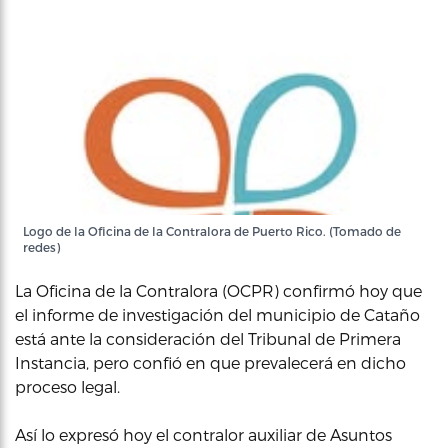
Logo de la Oficina de la Contralora de Puerto Rico. (Tomado de
redes)
La Oficina de la Contralora (OCPR) confirmó hoy que
el informe de investigación del municipio de Cataño
está ante la consideración del Tribunal de Primera
Instancia, pero confió en que prevalecerá en dicho
proceso legal.
Así lo expresó hoy el contralor auxiliar de Asuntos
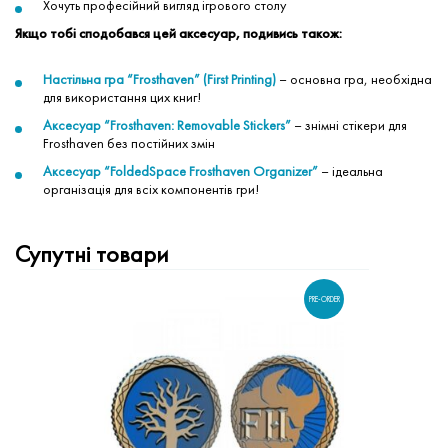
Хочуть професійний вигляд ігрового столу
Якщо тобі сподобався цей аксесуар, подивись також:
Настільна гра “Frosthaven” (First Printing)
– основна гра, необхідна
для використання цих книг!
Аксесуар “Frosthaven: Removable Stickers”
– знімні стікери для
Frosthaven без постійних змін
Аксесуар “FoldedSpace Frosthaven Organizer”
– ідеальна
організація для всіх компонентів гри!
Супутні товари
PRE-ORDER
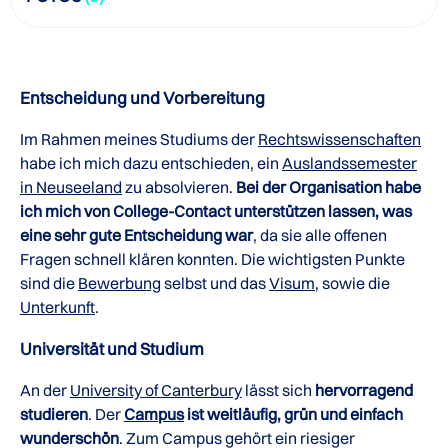
Entscheidung und Vorbereitung
Im Rahmen meines Studiums der
Rechtswissenschaften
habe ich mich dazu entschieden, ein
Auslandssemester
in Neuseeland
zu absolvieren.
Bei der Organisation habe
ich mich von College-Contact unterstützen lassen, was
eine sehr gute Entscheidung war
, da sie alle offenen
Fragen schnell klären konnten. Die wichtigsten Punkte
sind die
Bewerbung
selbst und das
Visum
, sowie die
Unterkunft
.
Universität und Studium
An der
University of Canterbury
lässt sich
hervorragend
studieren
. Der
Campus
ist weitläufig, grün und einfach
wunderschön
. Zum Campus gehört ein riesiger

-------------------------

WORK INSTRUCTIONS:
Return each line of the material above that holds the string "mich".

SOLUTION TO THE PROBLEM:
habe ich mich dazu entschieden, ein
ich mich von College-Contact unterstützen lassen, was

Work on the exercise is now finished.